Très performants sur le plan thermique et acoustique grâce à l’utilisation notamment du béton de chanvre, du pisé ou de la paille, les modules fabriqués en circuit court dans son usine de La Magdelaine-sur-Tarn permettent à ModuleM de construire « des équipements sportifs, des écoles, des maisons médicales, des crèches, des bureaux, des Ehpad et même des crématoriums », détaille le chef d’entreprise. Des bâtiments de 2 000 à 3000 m2 de surface et d’une hauteur jusqu’à R+3. Et d’ajouter : « Même si nous sommes régulièrement sollicités, nous étions jusqu’à présent moins actifs sur le logement.
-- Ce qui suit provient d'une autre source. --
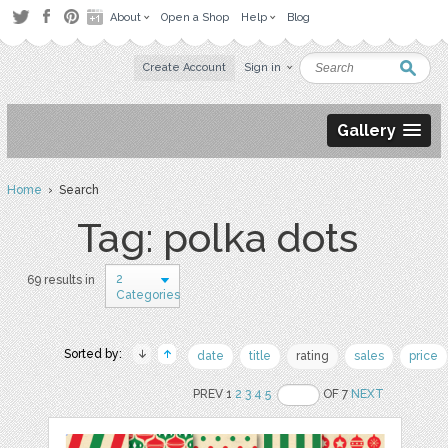
About
Open a Shop
Help
Blog
Create Account
Sign in
Gallery
Home
› Search
Tag: polka dots
2
69 results in
Categories
Sorted by:
date
title
rating
sales
price
PREV 1
2
3
4
5
OF 7
NEXT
Et pour cause : en Occitanie, les prix du bâtiment étant parmi les plus bas, il était difficile pour nous de rester compétitifs, compte tenu des coûts de transport et de grutage ».
Avec la forte hausse des coûts de construction dans le traditionnel, le patron de ModuleM pense qu’il a désormais « une carte à jouer ». Du reste, assure-t-il « le hors site, qui, à une époque, pouvait faire peur, est aujourd’hui considéré comme très qualitatif ». Alors que les premiers bâtiments construits à l’aide de ses modules ont 10 ans, il estime que le recul est suffisant pour « lever les freins ».
Un agrandissement de ses locaux
Depuis 2024, ModuleM a donc décidé de se positionner sur le marché du logement social, avec « une offre pertinente ». Et même s’il ne va pas se passer grand chose sur ce terrain cette année en raison des prochaines élections municipales, le dirigeant veut mettre à profit les mois qui viennent pour « préparer et valider des prototypes, et être prêt quand le marché va repartir ».
Le partenariat avec Zen Modular permet donc au Haut-Garonnais d’élargir sa gamme de produits : depuis le bâtiment tertiaire, en passant par le logement social avec des pièces sur mesure adaptées à chaque projet jusqu’aux modules standardisés issus du catalogue de Zen Modular.
Pour faire face à cette demande croissante, l’entreprise, qui s’attend pour 2025 à une activité très soutenue sur le marché des collectivités, prévoit d’investir 2 M€ pour doubler la surface de ses locaux à La Magdelaine-sur-Tarn qui s’étendent aujourd’hui sur 5 000 m2. Régulièrement sollicitée par des maîtres d’ouvrage de la région parisienne, elle envisage également la création d’une deuxième usine sur place. Elle attend pour cela la concrétisation d’un gros projet d’Ehpad aujourd’hui en stand-by.